When I got one of Tobii’s eye-tracking devices a few years ago, I didn’t know what to do with it. Tobii bills itself as “the world leader in eye tracking,” and as far as I could tell the claim rang true. The device certainly worked, and I could see it being very useful for people who (for any number of reasons) can’t use a keyboard and mouse.
But Tobii clearly wanted to broaden its ambitions and turn eye-tracking into a more mass-market solution, not an alternate means of interfacing with PCs but a primary means. I tried it. Ubisoft builds Tobii support into all its games, and I played Assassin’s Creed: Rogue with Tobii’s eye-tracker swinging the camera wherever I looked. “Cool tech,” I thought, and then promptly went back to using a mouse and keyboard.

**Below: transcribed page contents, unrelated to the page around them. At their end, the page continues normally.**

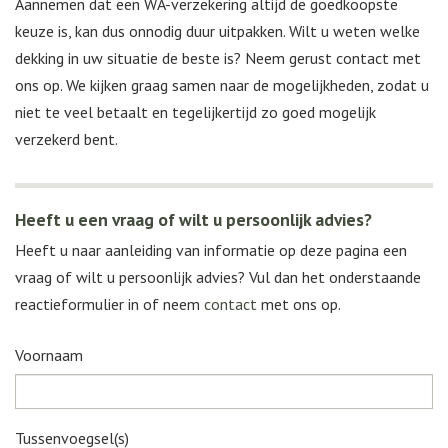
Aannemen dat een WA-verzekering altijd de goedkoopste
keuze is, kan dus onnodig duur uitpakken. Wilt u weten welke
dekking in uw situatie de beste is? Neem gerust contact met
ons op. We kijken graag samen naar de mogelijkheden, zodat u
niet te veel betaalt en tegelijkertijd zo goed mogelijk
verzekerd bent.
Heeft u een vraag of wilt u persoonlijk advies?
Heeft u naar aanleiding van informatie op deze pagina een
vraag of wilt u persoonlijk advies? Vul dan het onderstaande
reactieformulier in of neem
contact
met ons op.
Voornaam
Tussenvoegsel(s)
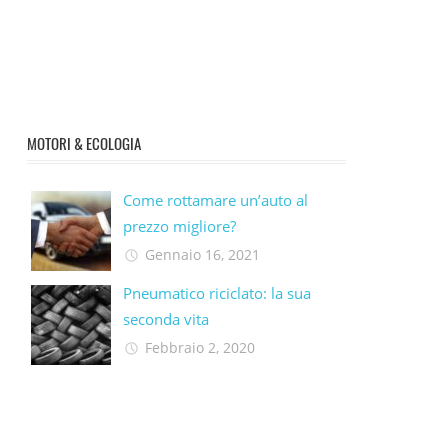
MOTORI & ECOLOGIA
Come rottamare un’auto al
prezzo migliore?
Gennaio 16, 2021
Pneumatico riciclato: la sua
seconda vita​
Febbraio 2, 2020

It felt like a solution in need of a problem. Lucky for Tobii, that problem arrived: Virtual reality.
Point and click
Integrated into a VR headset, Tobii’s eye-tracking technology is a godsend. I got the chance to demo a unit last week at GDC—essentially a retrofitted HTC Vive. The only visible change was a series of infrared emitters embedded around the Vive’s lenses. The rest of the eye-tracking tech was contained inside the headset itself.

Setup was pretty similar to using Tobii’s desktop unit. I put the headset on, then followed a series of dots around with my eyes so it could calibrate correctly. From there, we went straight into demos.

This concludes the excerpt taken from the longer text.